Exception ignored in atexit callback: <bound method ExitHooks.history_save_handler of <montreal_forced_aligner.command_line.mfa.ExitHooks object at 0x7f5a7f5c1150>>
Traceback (most recent call last):
  File "/env/lib/python3.11/site-packages/montreal_forced_aligner/command_line/mfa.py", line 107, in history_save_handler
    raise self.exception
  File "/env/bin/mfa", line 8, in <module>
    sys.exit(mfa_cli())
             ^^^^^^^^^
  File "/env/lib/python3.11/site-packages/click/core.py", line 1157, in __call__
    return self.main(*args, **kwargs)
           ^^^^^^^^^^^^^^^^^^^^^^^^^^
  File "/env/lib/python3.11/site-packages/rich_click/rich_command.py", line 126, in main
    rv = self.invoke(ctx)
         ^^^^^^^^^^^^^^^^
  File "/env/lib/python3.11/site-packages/click/core.py", line 1688, in invoke
    return _process_result(sub_ctx.command.invoke(sub_ctx))
                           ^^^^^^^^^^^^^^^^^^^^^^^^^^^^^^^
  File "/env/lib/python3.11/site-packages/click/core.py", line 1434, in invoke
    return ctx.invoke(self.callback, **ctx.params)
           ^^^^^^^^^^^^^^^^^^^^^^^^^^^^^^^^^^^^^^^
  File "/env/lib/python3.11/site-packages/click/core.py", line 783, in invoke
    return __callback(*args, **kwargs)
           ^^^^^^^^^^^^^^^^^^^^^^^^^^^
  File "/env/lib/python3.11/site-packages/click/decorators.py", line 33, in new_func
    return f(get_current_context(), *args, **kwargs)
           ^^^^^^^^^^^^^^^^^^^^^^^^^^^^^^^^^^^^^^^^^
  File "/env/lib/python3.11/site-packages/montreal_forced_aligner/command_line/train_acoustic_model.py", line 133, in train_acoustic_model_cli
    trainer.train()
  File "/env/lib/python3.11/site-packages/montreal_forced_aligner/acoustic_modeling/trainer.py", line 523, in train
    trainer.train()
  File "/env/lib/python3.11/site-packages/montreal_forced_aligner/acoustic_modeling/base.py", line 390, in train
    self.train_iteration()
  File "/env/lib/python3.11/site-packages/montreal_forced_aligner/acoustic_modeling/lda.py", line 451, in train_iteration
    self.calc_lda_mllt()
  File "/env/lib/python3.11/site-packages/montreal_forced_aligner/acoustic_modeling/lda.py", line 431, in calc_lda_mllt
    acoustic_model.transform_means(mat)
RuntimeError: kaldi::KaldiFatalError

For Reproducing your issue Please fill out the following:

  1. Corpus structure
    • What language is the corpus in?

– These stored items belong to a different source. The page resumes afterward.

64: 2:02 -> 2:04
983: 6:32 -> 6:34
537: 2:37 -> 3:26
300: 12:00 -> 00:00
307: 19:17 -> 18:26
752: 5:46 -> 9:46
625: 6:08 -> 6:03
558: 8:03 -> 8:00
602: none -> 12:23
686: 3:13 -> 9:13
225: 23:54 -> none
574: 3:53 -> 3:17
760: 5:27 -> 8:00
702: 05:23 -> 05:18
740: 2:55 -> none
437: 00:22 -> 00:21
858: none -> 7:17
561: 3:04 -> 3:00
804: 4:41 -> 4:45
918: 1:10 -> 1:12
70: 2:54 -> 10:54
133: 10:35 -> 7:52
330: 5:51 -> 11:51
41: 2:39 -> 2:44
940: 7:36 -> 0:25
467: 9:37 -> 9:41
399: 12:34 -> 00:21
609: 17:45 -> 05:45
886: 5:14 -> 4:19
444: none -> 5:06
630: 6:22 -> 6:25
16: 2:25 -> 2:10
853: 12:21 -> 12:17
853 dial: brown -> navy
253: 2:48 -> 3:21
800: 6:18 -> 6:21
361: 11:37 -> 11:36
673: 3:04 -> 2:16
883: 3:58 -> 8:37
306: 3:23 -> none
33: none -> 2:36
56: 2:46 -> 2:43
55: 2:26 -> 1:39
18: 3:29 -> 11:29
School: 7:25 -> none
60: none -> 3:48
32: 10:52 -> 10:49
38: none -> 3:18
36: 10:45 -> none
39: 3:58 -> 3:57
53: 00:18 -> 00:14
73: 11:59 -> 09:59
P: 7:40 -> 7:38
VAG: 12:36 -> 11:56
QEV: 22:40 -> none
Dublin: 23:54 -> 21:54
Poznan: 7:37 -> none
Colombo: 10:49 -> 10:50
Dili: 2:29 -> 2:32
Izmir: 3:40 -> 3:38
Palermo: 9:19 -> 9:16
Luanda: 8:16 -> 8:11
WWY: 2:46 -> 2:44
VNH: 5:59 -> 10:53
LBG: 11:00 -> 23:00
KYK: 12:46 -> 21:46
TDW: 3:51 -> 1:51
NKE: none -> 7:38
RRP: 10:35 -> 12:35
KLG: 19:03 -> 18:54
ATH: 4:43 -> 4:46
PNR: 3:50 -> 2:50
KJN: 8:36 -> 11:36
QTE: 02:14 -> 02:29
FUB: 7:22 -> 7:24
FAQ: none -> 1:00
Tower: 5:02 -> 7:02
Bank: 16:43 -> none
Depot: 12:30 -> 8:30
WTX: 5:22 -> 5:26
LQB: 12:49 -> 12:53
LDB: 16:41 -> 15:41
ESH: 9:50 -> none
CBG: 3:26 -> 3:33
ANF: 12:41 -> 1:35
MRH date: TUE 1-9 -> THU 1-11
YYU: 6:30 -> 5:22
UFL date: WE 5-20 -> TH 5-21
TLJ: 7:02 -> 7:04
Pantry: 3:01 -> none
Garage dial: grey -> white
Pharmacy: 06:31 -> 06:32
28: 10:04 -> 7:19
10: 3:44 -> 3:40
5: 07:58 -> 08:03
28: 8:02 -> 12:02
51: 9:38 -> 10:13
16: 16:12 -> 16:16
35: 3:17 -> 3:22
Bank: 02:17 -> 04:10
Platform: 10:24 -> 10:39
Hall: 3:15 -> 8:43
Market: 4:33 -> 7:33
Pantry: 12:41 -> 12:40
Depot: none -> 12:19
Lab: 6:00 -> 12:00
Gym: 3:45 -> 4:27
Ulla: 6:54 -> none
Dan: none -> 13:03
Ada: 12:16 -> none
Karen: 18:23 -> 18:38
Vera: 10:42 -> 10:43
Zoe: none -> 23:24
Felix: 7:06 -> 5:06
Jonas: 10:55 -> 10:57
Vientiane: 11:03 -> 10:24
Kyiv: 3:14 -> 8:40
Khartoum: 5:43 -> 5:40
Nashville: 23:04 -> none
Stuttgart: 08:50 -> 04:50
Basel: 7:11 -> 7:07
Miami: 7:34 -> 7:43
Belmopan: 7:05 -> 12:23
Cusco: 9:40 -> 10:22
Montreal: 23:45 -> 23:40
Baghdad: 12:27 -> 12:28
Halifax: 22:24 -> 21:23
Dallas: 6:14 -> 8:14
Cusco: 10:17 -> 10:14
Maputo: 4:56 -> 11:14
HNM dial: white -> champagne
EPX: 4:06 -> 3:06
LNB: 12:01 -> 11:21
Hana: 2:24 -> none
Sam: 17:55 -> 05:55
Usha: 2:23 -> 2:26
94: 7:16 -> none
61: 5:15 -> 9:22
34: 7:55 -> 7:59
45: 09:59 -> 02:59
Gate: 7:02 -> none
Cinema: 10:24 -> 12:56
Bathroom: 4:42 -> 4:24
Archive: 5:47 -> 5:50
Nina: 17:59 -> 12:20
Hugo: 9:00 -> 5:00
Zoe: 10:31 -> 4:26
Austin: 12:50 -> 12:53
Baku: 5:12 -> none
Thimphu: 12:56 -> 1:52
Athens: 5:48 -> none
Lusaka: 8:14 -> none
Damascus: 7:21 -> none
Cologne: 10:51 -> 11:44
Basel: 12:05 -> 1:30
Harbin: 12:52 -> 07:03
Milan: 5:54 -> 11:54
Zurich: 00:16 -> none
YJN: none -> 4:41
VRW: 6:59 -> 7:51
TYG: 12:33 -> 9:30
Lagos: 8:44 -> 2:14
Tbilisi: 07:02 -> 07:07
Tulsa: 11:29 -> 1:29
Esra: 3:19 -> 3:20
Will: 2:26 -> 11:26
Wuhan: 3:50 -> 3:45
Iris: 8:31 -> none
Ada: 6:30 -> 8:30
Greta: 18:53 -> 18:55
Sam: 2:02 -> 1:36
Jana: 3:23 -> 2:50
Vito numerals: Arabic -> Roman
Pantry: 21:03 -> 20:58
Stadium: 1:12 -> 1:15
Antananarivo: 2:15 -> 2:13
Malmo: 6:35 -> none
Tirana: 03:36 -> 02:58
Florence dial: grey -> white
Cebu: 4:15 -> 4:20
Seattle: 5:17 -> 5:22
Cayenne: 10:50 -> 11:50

Arabic.
    • How many files/speakers? 1 file, 1 speaker.
    • Are you using lab files or TextGrid files for input? Lab file.
  2. Dictionary
    • Are you using a dictionary from MFA? If so, which one? Yes, the only one arabic dict.
    • If it's a custom dictionary, what is the phoneset?
  3. Acoustic model
    • If you're using an acoustic model, is it one download through MFA? If so, which one?
    • If it's a model you've trained, what data was it trained on?

Log file Please attach the log file for the run that encountered an error (by default these will be stored in ~/Documents/MFA).

Desktop (please complete the following information):

Additional context Add any other context about the problem here.

hirodeng commented 8 months ago

Found another issue of the same problem. It seems that too few data in the corpus will cause this problem.